We also study the importance of stability for quantized Graph Convolution Networks. We use a diffusive PDE-GCN architecture, which operates on unstructured graphs:

$$\mathbf{x}_{j+1} = \mathbf{x}_j - h \mathbf{S}_j^{\top} \mathbf{K}_j^{\top} \sigma(\mathbf{K}_j \mathbf{S}_j \mathbf{x}_j).$$

As opposed to a non-symmetric diffusive residual layer:

$$\mathbf{x}_{j+1} = \mathbf{x}_j - h \mathbf{S}_j^{\top} \mathbf{K}_{j_2} \sigma(\mathbf{K}_{j_{1}} \mathbf{S}_j \mathbf{x}_j)$$

Stable ResNet Block — Schematic diagram of our symmetric ResNet block which yields a symmetric and positive-definite layer.

Quantization-Aware Training

We restrict the values of the weights and activations to a smaller set, so that after training, the calculation of a prediction by the network can be carried out in fixed-point integer arithmetic using a quantization operator:

$$q_b(t) = \frac{\mbox{round}((2^b - 1) \cdot t)}{2^b - 1},$$ $$w_b = Q_b(w) = \alpha_w q_{b-1}\left(\mbox{clip}\left(\frac{w}{\alpha_w}, -1, 1\right)\right),$$ $$x_b = Q_b(x) = \alpha_x q_{b}\left(\mbox{clip}\left(\frac{x}{\alpha_x}, 0, 1\right)\right).$$

Treating Activation Error as Noise Using Total Variation

One of the most popular and effective approaches for image denoising is the Total Variation method:

$$||u||_{TV(\Omega)} = \int_{\Omega}{\|\nabla u(x)\| dx}.$$

We augment deep neural networks with the TV method as a non-pointwise activation function at each layer. We minimize the TV norm to encourage piecewise-constant images, thereby obtaining smaller quantization error when quantizing the images.

Smoothing with Total Variation reduces outliers and creates a more uniform distribution of values in the image.

In summary, at each nonlinear activation in the network, we apply the edge-aware denoising step:

$$S(\mathbf{x}) = \mathbf{x} - \gamma^2(\mathbf{D}_x + \mathbf{D}_y)\mathbf{x}.$$

To test the theory, we applied the TV method to the ResNet50, ResNet20 and DeepLab architectures.

Example image before TV denoising — An example of a feature map from the 4th layer of the ResNet50 encoder for an image. The feature map is shown before and after 3 iterations of the TV-smoothing operator. Fine details are preserved after smoothing.

Example image after TV denoising — An example of a feature map from the 4th layer of the ResNet50 encoder for an image. The feature map is shown before and after 3 iterations of the TV-smoothing operator. Fine details are preserved after smoothing.

Experimental Results

Results for stability experiments — Per-layer MSE between activation maps of symmetric and non-symmetric network pairs.
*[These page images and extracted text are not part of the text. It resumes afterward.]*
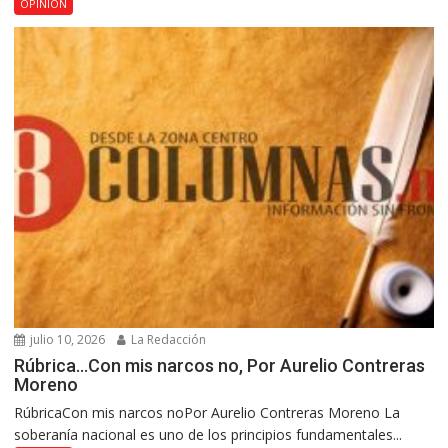
OPINIÓN
julio 10, 2026
La Redacción
Rúbrica…Con mis narcos no, Por Aurelio Contreras
Moreno
RúbricaCon mis narcos noPor Aurelio Contreras Moreno La
soberanía nacional es uno de los principios fundamentales...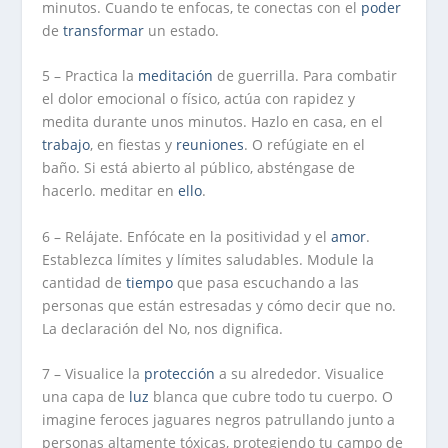
minutos. Cuando te enfocas, te conectas con el
poder
de
transformar
un estado.
5 – Practica la
meditación
de guerrilla. Para combatir
el dolor emocional o físico, actúa con rapidez y
medita durante unos minutos. Hazlo en casa, en el
trabajo
, en fiestas y
reuniones
. O refúgiate en el
baño. Si está abierto al público, absténgase de
hacerlo. meditar en
ello
.
6 – Relájate. Enfócate en la positividad y el
amor
.
Establezca límites y límites saludables. Module la
cantidad de
tiempo
que pasa escuchando a las
personas que están estresadas y cómo decir que no.
La declaración del No, nos dignifica.
7 – Visualice la
protección
a su alrededor. Visualice
una capa de
luz
blanca que cubre todo tu cuerpo. O
imagine feroces jaguares negros patrullando junto a
personas altamente tóxicas, protegiendo tu campo de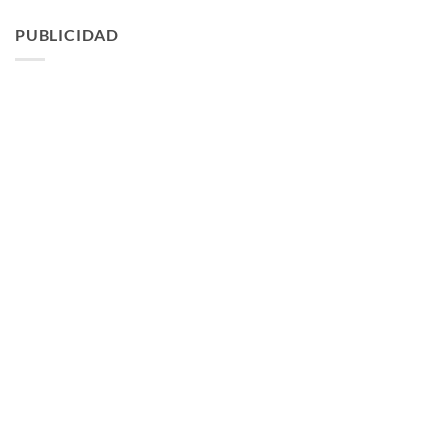
PUBLICIDAD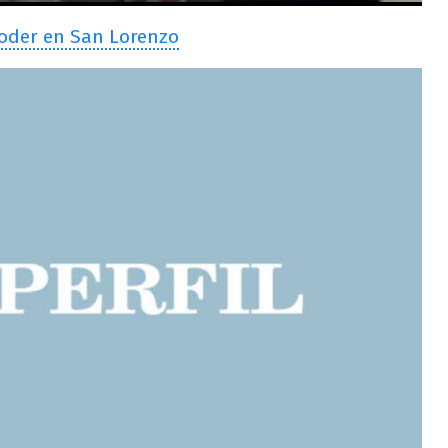
 poder en San Lorenzo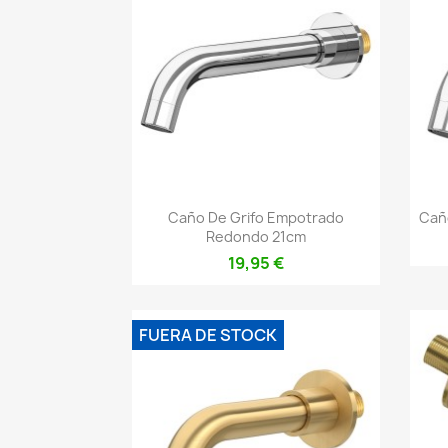
Vista rápida

Caño De Grifo Empotrado
Cañ
Redondo 21cm
19,95 €
FUERA DE STOCK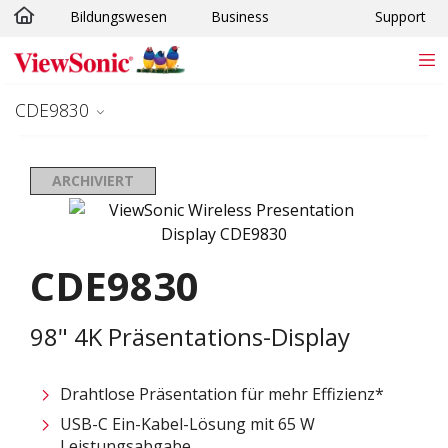
Bildungswesen
Business
Support
Skip to main content
CDE9830
ARCHIVIERT
CDE9830
98" 4K Präsentations-Display
Drahtlose Präsentation für mehr Effizienz* ​
USB-C Ein-Kabel-Lösung mit 65 W
Leistungsabgabe​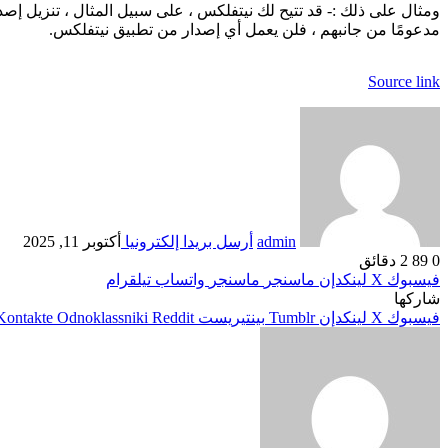
ومثال على ذلك :- قد تتيح لك نيتفلكس ، على سبيل المثال ، تنزيل إ
مدعومًا من جانبهم ، فلن يعمل أي إصدار من تطبيق نيتفلكس.
Source link
admin
أرسل بريدا إلكترونيا
أكتوبر 11, 2025
0
89
2 دقائق
فيسبوك
‫X
لينكدإن
ماسنجر
ماسنجر
واتساب
تيلقرام
شاركها
فيسبوك
‫X
لينكدإن
بينتيريست
Odnoklassniki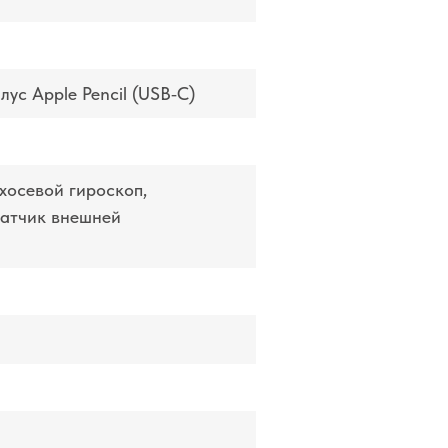
илус Apple Pencil (USB‑C)
ёхосевой гироскоп,
датчик внешней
Each line represents a pair of networks where one has quantized activation maps and the other does not. The values are normalized per-layer to account for the different dimensions of each layer. In all cases, the symmetric variants (in red) exhibit a bounded divergence from full-precision activations, while the non-symmetric networks diverge as the information propagates through the layers (in blue). Hence, they are unstable. Top to bottom: ResNet56/CIFAR-10, ResNet56/CIFAR-100 and MobileNetV2/CIFAR-100. Both networks in each pair achieve comparable classification accuracy.

Results for TV experiments — The value distributions for a feature map from the 4th layer of a ResNet50 encoder, with and without TV smoothing. The smoothing eliminates outliers in addition to denoising the image. The distributions in (c) have been smoothed slightly for improved visual clarity.